YosysHQ / yosys

Yosys Open SYnthesis Suite
https://yosyshq.net/yosys/
ISC License
3.37k stars 874 forks source link

ASTNode::simplify has supralinear performance with deep nesting of expressions #4562

Open whitequark opened 3 weeks ago

whitequark commented 3 weeks ago

Version

Yosys 0.39+1 (git sha1 f7153573c, ccache clang++ 14.0.6 -O0 -fPIC)
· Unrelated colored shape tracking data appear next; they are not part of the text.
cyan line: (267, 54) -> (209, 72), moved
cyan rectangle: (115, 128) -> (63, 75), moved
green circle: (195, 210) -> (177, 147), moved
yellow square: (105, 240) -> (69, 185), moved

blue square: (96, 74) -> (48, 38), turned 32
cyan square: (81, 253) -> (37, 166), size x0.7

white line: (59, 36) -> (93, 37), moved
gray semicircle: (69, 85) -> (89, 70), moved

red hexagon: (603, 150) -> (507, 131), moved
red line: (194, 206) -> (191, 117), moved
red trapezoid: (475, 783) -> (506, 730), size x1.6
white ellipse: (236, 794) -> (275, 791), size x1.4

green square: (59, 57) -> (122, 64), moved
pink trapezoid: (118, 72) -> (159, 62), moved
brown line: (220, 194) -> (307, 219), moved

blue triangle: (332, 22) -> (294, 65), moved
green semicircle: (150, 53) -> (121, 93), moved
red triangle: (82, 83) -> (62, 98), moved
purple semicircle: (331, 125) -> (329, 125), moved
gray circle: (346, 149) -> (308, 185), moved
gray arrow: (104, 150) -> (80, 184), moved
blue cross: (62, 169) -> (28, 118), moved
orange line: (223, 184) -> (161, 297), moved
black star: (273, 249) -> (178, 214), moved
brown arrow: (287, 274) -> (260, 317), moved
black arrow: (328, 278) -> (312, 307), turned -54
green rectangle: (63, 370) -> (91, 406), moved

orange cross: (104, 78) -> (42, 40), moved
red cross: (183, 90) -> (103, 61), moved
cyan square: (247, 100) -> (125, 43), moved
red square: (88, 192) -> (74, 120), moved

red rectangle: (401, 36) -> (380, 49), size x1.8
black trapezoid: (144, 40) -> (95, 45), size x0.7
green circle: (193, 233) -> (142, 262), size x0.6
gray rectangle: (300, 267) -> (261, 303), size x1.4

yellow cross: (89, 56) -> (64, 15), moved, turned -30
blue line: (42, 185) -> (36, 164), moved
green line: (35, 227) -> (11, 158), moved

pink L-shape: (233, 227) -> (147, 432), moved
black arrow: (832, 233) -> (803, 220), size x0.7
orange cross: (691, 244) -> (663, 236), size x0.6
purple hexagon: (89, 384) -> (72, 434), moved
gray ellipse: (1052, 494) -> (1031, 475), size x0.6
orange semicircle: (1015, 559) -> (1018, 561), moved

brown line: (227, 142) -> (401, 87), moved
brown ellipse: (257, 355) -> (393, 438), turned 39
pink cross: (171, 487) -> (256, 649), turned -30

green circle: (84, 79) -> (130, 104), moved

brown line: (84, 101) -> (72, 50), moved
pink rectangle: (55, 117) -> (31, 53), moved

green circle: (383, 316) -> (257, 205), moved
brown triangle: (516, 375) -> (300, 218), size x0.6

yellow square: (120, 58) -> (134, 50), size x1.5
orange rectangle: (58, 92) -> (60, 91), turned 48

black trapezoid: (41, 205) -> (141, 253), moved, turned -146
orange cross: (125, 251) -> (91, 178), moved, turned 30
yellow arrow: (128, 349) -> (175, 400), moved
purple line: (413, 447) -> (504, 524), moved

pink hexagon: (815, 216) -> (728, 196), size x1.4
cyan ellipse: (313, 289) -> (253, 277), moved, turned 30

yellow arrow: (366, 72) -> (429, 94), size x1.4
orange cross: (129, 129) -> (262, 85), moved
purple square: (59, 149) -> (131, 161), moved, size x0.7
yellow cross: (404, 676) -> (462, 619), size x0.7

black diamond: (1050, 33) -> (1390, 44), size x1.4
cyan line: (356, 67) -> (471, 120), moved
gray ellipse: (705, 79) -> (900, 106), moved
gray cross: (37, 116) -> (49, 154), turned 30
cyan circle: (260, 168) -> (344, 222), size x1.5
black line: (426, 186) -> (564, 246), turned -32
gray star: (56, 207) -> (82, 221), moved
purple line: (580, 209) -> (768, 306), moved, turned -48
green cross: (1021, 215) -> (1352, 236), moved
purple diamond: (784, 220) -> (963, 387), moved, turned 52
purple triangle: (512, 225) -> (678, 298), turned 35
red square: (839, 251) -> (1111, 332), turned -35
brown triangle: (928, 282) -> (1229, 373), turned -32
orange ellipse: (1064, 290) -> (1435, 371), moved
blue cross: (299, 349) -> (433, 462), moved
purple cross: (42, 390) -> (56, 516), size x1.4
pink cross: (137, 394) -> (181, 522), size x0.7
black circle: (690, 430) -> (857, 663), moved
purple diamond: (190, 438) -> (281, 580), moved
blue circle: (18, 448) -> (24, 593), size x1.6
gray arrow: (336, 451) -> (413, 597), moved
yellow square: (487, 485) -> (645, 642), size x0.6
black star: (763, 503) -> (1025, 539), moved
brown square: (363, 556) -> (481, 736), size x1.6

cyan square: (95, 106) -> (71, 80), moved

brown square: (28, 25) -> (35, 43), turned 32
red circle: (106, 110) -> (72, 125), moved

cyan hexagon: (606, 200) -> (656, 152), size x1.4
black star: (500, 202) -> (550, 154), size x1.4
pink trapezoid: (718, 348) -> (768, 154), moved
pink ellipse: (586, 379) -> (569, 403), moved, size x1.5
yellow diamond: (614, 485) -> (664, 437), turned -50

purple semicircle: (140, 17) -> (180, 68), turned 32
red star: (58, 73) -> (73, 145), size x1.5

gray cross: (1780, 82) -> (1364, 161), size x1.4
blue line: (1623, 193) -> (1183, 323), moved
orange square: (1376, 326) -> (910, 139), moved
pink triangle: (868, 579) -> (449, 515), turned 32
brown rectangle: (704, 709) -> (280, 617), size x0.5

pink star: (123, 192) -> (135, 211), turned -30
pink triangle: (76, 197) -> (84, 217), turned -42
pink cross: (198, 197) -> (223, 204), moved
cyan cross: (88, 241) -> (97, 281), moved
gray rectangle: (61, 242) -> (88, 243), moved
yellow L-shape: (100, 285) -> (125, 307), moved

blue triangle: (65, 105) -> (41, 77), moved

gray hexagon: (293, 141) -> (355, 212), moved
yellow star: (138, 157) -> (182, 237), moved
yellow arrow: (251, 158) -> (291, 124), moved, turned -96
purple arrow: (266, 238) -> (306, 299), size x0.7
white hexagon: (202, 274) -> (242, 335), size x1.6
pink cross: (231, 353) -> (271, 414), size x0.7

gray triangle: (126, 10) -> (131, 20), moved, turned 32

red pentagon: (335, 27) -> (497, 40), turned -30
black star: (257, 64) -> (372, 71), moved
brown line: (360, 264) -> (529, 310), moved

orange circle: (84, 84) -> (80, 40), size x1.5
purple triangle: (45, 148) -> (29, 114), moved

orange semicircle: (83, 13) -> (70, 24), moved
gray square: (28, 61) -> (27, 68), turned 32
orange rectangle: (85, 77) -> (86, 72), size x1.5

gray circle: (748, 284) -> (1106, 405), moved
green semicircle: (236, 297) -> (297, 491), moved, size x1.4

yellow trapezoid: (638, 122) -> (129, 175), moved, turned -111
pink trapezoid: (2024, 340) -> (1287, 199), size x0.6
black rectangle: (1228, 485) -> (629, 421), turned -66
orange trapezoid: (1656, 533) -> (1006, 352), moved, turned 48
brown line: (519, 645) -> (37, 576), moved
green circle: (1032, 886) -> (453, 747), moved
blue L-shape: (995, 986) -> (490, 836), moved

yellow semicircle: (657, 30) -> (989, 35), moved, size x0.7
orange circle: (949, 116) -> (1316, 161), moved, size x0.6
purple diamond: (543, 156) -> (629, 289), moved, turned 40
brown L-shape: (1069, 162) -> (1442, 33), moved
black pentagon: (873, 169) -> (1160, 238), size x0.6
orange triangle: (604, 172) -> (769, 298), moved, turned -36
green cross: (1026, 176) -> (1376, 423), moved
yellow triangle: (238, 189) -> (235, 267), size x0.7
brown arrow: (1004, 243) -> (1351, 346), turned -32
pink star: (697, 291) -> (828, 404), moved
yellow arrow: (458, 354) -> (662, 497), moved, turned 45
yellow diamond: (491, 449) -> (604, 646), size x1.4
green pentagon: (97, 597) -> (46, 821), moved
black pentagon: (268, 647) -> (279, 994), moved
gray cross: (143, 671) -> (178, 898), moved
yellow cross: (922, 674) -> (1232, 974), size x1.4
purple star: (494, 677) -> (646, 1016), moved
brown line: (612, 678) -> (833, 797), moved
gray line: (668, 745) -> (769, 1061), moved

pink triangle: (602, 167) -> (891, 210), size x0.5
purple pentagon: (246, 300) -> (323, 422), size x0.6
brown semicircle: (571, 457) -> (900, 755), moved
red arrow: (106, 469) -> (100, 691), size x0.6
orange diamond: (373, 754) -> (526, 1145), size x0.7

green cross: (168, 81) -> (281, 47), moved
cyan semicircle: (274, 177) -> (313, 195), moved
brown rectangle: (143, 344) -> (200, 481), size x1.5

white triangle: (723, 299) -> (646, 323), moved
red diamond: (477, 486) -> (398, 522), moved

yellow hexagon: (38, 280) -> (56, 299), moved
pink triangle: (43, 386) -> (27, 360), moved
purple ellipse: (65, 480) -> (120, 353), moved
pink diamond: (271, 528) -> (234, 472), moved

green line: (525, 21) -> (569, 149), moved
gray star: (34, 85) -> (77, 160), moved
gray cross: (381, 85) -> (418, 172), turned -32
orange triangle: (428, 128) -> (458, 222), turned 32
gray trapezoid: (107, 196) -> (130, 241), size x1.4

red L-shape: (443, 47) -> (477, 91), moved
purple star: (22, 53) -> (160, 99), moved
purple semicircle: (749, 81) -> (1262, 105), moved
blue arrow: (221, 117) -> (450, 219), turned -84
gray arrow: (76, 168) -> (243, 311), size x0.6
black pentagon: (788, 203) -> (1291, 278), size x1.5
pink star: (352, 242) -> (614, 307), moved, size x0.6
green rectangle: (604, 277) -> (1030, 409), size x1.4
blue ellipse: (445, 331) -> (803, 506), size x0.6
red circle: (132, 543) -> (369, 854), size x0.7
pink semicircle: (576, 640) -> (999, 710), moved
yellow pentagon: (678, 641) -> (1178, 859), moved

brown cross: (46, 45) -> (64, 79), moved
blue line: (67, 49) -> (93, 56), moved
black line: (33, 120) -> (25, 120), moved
On which OS did this happen?

Linux

Reproduction Steps

Run yosys stackoverflow.v -p hierarchy while commenting out some of the 512 levels of nesting (with stackoverflow.v being the example from https://github.com/YoWASP/yosys/issues/37) and observe time plus stack usasge, for example with valgrind --tool=drd --main-stacksize=16777216 --show-stack-usage=yes.

Expected Behavior

Time is linear in input size.

Actual Behavior

Time is quadratic in input size:

Screenshot_20240822_190839

(link to the spreadsheet)

LibreOffice Calc provides the following polynomial fit:

Screenshot_20240822_190905

Also, using 24.5K per nesting level seems excessive and results in issues such as https://github.com/YoWASP/yosys/issues/37.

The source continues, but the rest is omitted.